Small-Drone Camera Detection with YOLOv8

Computer VisionYOLOv8Object Detection

General

Small-Drone Camera Detection with YOLOv8

Project Overview

This project explores the effectiveness of YOLO-based systems for drone detection across multiple datasets using various data augmentation strategies. The main focus is detecting drones under different conditions—from distant, cloudy shots to closer, higher-resolution frames. By training and evaluating four separate models with different augmentation techniques (horizontal/vertical flipping) and combining two distinct datasets (Anti-UAV and VisioDECT), we analyzed how these factors impact detection performance. The study reveals insights into the benefits and limitations of each approach and data domain, achieving up to 99% precision and recall with the best model.

Version:v1.0

Time:~16.0 hours

Cost:$0

Status:complete

Materials

Anti-UAV Dataset (318 videos) × 1
VisioDECT Dataset (20,924 images) × 1
GPU for training (CUDA-capable) × 1

Tools

Python 3.8+
PyTorch
YOLOv8 (Ultralytics)
OpenCV

Build Steps

1. Project Overview and Objectives

⏱️ ~2.0h

Introduction

This project investigates the effectiveness of YOLO-based systems for drone detection across multiple datasets using various data augmentation strategies. The challenge of detecting small drones in diverse environmental conditions—from distant, cloudy shots to closer, higher-resolution frames—requires robust computer vision models that can generalize across different scenarios.

Research Motivation

Drone detection has become increasingly important for security, privacy, and airspace management. However, detecting small unmanned aerial vehicles (UAVs) presents unique challenges: they appear at various distances, under different lighting conditions, against complex backgrounds, and from multiple viewing angles. Traditional detection methods often struggle with these variations, making deep learning approaches like YOLO particularly valuable.

Project Goals

The main objectives of this research are to:

Train and evaluate four distinct YOLOv8 models with different augmentation strategies
Analyze the impact of horizontal and vertical flipping augmentations on detection performance
Compare performance across two distinct datasets with different characteristics
Identify the optimal approach for drone detection in various scenarios
Understand the trade-offs between specialization and generalization

By comparing key metrics (precision, recall, mAP) and evaluating how well each model distinguishes drones from background, we gain insights into the benefits and limitations of each approach and data domain.

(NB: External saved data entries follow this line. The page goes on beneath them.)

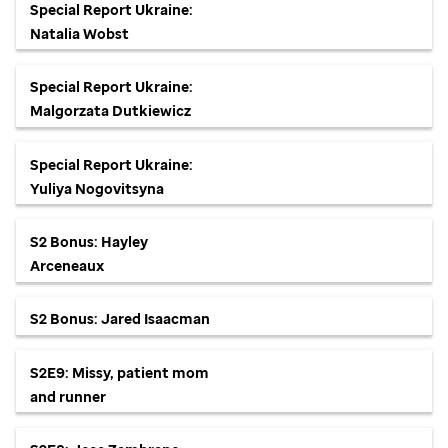
Special Report Ukraine:
Natalia Wobst
Special Report Ukraine:
Malgorzata Dutkiewicz
Special Report Ukraine:
Yuliya Nogovitsyna
S2 Bonus: Hayley
Arceneaux
S2 Bonus: Jared Isaacman
S2E9: Missy, patient mom
and runner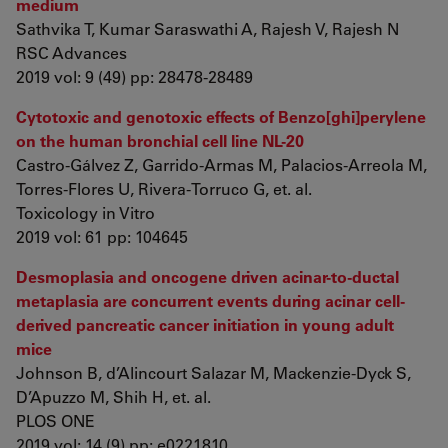
medium
Sathvika T, Kumar Saraswathi A, Rajesh V, Rajesh N
RSC Advances
2019 vol: 9 (49) pp: 28478-28489
Cytotoxic and genotoxic effects of Benzo[ghi]perylene
on the human bronchial cell line NL-20
Castro-Gálvez Z, Garrido-Armas M, Palacios-Arreola M,
Torres-Flores U, Rivera-Torruco G, et. al.
Toxicology in Vitro
2019 vol: 61 pp: 104645
Desmoplasia and oncogene driven acinar-to-ductal
metaplasia are concurrent events during acinar cell-
derived pancreatic cancer initiation in young adult
mice
Johnson B, d’Alincourt Salazar M, Mackenzie-Dyck S,
D’Apuzzo M, Shih H, et. al.
PLOS ONE
2019 vol: 14 (9) pp: e0221810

2. Dataset Preparation and Analysis

⏱️ ~4.0h

Anti-UAV Dataset

The primary dataset for this project is the Anti-UAV dataset, which contains 318 videos split into:

200 videos (60%) for training
51 videos (20%) for testing
67 videos (20%) for validation

Each video runs approximately one minute at 16 frames per second, totaling 1000 frames with 1920×1080 pixel resolution. To prepare these frames for YOLO training, videos were split into individual images. From each video, exactly 500 frames were selected (50% of total frames) to build a balanced dataset. These selected frames were then organized into the required YOLO folder structure with images and corresponding annotation files.

Data Augmentation Strategy

To further increase model robustness, data augmentation was applied by flipping each image along with its bounding box annotations along horizontal and vertical axes. This resulted in three versions of the dataset:

Original image set
Horizontally flipped images
Vertically flipped images

Combining these three versions increases both variation and dataset size, helping the model learn more robust features. The augmentation strategy was designed to simulate different viewing angles and orientations that might occur in real-world scenarios.

VisioDECT Dataset

The second dataset is VisioDECT, containing 20,924 images of 6 different drone types collected over 1 year and 8 months at 12 different locations. Each drone was filmed in three scenarios (cloudy, sunny, and nighttime) at altitudes from 30m to 100m. Video sequences were converted to frames (.JPG) with dimensions 852×480, and frames without visible drones were discarded.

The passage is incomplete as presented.